Rocky includes an AI layer that uses Claude to generate models, explain existing code, propagate schema changes, and create test assertions. Every AI-generated artifact passes through the compiler before it can be used — the compile-verify loop ensures correctness regardless of LLM output quality.

Rocky’s AI features require an Anthropic API key. Set it in your environment:

Terminal window
export ANTHROPIC_API_KEY="sk-ant-..."

Add this to your shell profile (~/.zshrc, ~/.bashrc) for persistence:

Terminal window
echo 'export ANTHROPIC_API_KEY="sk-ant-..."' >> ~/.zshrc
source ~/.zshrc

Rocky uses claude-sonnet-4-6 by default. No additional configuration is needed.

Terminal window
rocky ai "hello world model that selects 1 as id"

If the API key is missing or invalid, you will see:

Error: ANTHROPIC_API_KEY not set. Set it to use `rocky ai`.

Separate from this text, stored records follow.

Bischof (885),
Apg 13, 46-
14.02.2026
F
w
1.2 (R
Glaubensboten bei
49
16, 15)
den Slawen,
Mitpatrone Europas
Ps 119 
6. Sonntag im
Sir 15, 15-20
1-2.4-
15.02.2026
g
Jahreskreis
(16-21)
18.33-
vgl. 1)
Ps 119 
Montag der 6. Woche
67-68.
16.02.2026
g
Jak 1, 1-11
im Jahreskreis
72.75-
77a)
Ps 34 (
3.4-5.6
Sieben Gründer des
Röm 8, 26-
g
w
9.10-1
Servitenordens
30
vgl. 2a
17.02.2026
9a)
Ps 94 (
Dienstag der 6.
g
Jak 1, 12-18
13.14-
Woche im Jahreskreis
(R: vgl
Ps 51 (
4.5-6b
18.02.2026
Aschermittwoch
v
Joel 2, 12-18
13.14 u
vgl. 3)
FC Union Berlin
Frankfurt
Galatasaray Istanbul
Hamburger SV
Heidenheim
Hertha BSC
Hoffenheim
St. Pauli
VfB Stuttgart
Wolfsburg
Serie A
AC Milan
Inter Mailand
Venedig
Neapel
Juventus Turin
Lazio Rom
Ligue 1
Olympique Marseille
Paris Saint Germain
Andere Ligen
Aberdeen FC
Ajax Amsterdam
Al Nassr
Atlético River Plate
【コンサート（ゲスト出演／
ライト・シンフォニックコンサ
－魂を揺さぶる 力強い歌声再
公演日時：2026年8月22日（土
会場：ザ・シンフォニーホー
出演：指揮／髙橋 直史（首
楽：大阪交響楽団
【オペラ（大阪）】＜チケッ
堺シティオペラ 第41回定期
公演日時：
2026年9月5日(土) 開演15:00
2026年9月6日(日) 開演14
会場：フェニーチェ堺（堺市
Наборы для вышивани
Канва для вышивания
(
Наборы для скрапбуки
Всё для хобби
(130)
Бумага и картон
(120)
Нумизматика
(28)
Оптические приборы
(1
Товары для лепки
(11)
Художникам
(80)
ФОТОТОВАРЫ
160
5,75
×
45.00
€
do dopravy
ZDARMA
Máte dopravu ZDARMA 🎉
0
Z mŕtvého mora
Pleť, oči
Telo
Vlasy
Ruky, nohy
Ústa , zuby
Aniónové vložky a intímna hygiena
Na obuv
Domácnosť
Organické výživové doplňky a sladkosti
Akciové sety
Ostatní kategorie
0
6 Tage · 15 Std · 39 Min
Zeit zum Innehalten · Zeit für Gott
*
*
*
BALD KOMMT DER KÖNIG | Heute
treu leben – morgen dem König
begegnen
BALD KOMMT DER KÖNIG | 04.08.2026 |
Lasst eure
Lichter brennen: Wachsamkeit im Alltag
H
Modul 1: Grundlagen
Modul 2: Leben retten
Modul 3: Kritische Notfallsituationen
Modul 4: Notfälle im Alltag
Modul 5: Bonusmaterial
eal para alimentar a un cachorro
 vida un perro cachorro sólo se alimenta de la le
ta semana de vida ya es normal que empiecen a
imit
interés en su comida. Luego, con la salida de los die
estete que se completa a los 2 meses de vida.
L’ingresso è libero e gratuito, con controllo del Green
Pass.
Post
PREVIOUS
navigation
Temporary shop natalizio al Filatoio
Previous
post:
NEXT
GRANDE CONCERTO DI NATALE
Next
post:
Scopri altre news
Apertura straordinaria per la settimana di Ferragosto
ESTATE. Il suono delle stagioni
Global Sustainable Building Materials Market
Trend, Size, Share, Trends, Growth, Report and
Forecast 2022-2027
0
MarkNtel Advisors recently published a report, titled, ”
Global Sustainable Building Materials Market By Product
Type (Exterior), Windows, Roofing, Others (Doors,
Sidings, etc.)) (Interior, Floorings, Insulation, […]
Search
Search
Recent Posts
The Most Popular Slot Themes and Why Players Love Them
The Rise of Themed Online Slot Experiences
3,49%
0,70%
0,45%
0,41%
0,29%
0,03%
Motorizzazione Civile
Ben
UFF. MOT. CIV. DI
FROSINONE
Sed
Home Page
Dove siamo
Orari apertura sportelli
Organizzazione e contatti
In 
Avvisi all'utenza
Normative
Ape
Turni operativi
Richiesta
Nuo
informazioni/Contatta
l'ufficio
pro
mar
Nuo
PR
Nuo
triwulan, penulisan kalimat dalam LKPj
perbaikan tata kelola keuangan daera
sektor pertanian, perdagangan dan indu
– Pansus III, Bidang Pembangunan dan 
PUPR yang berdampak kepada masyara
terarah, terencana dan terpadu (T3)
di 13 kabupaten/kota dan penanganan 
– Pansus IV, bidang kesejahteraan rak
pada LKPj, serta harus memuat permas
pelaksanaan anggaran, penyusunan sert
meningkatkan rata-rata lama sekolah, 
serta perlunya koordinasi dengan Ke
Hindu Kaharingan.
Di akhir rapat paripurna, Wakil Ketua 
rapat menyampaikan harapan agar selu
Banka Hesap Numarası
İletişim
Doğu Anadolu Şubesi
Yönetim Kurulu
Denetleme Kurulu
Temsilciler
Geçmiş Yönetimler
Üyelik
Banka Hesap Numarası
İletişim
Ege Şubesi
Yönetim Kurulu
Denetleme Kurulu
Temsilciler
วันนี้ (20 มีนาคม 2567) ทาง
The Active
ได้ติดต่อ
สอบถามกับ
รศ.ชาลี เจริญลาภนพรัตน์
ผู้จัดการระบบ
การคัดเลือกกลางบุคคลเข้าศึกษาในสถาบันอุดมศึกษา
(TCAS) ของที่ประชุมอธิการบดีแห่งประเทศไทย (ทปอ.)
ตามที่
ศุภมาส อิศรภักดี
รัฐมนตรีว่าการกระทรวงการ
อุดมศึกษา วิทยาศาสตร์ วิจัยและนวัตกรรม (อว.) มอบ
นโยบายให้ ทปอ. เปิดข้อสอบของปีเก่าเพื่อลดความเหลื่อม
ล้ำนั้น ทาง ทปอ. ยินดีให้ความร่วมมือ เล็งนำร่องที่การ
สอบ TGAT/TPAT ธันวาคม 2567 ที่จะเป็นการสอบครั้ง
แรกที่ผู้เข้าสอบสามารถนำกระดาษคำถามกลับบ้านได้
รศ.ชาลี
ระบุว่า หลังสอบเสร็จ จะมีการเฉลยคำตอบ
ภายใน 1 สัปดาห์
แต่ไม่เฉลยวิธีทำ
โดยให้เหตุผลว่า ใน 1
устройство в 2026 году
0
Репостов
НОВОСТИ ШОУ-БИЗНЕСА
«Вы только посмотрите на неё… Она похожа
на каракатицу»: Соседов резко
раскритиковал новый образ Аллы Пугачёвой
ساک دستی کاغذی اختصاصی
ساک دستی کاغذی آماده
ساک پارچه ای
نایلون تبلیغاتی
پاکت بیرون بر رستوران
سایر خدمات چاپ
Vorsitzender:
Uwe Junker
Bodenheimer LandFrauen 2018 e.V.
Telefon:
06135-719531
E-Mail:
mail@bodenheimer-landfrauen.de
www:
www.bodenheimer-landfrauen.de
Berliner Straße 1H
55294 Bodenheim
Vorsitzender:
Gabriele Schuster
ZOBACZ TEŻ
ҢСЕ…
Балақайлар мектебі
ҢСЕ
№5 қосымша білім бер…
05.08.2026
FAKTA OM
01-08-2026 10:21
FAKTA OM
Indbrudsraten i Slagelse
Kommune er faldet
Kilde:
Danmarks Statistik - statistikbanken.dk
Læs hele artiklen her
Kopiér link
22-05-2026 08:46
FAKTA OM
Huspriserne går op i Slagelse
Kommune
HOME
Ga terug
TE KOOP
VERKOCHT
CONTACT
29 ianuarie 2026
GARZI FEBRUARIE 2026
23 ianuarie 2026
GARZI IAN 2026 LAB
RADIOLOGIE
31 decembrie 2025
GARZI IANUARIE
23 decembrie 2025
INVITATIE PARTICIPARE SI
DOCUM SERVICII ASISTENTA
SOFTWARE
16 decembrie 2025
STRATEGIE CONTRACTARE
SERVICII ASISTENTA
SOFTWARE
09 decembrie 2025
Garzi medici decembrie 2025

The rocky ai command generates a model from a natural language description:

Terminal window
rocky ai "monthly revenue by product category from orders and products, completed orders only"

Output:

Generated model: monthly_category_revenue (rocky)
Attempts: 1
from orders
join products on orders.product_id = products.product_id
where status = "completed"
group extract(month from order_date), category {
month: extract(month from order_date),
category: category,
total_revenue: sum(quantity * unit_price),
order_count: count()
}

By default, Rocky generates Rocky DSL. Use --format sql for standard SQL:

Terminal window
rocky ai "monthly revenue by product category" --format sql
SELECT
DATE_TRUNC('month', o.order_date) AS month,
p.category,
SUM(o.quantity * o.unit_price) AS total_revenue,
COUNT(*) AS order_count
FROM orders o
JOIN products p ON o.product_id = p.product_id
WHERE o.status = 'completed'
GROUP BY DATE_TRUNC('month', o.order_date), p.category

For programmatic use:

Terminal window
rocky ai "monthly revenue by category" -o json
{
"version": "0.3.0",
"command": "ai",
"intent": "monthly revenue by category",
"format": "rocky",
"name": "monthly_category_revenue",
"source": "from orders\njoin products on ...",
"attempts": 1
}

This is Rocky’s key safety mechanism for AI-generated code. Every generated model is compiled before it is shown to you:

Intent
|
v
LLM generates code
|
v
Compiler type-checks ──> Pass? ──> Output to user
|
| Fail
v
Error feedback sent to LLM
|
v
LLM retries with error context
|
v
Compiler type-checks again (up to 3 attempts)

The compiler catches:

  • Syntax errors: Invalid SQL or Rocky DSL syntax
  • Type mismatches: Column used as wrong type (e.g., string compared to integer)
  • Missing references: Column or table does not exist in the project
  • Invalid functions: Unrecognized SQL functions or wrong argument counts

If all attempts fail, Rocky reports the best attempt and the remaining errors. No AI-generated code reaches your warehouse without passing the type checker.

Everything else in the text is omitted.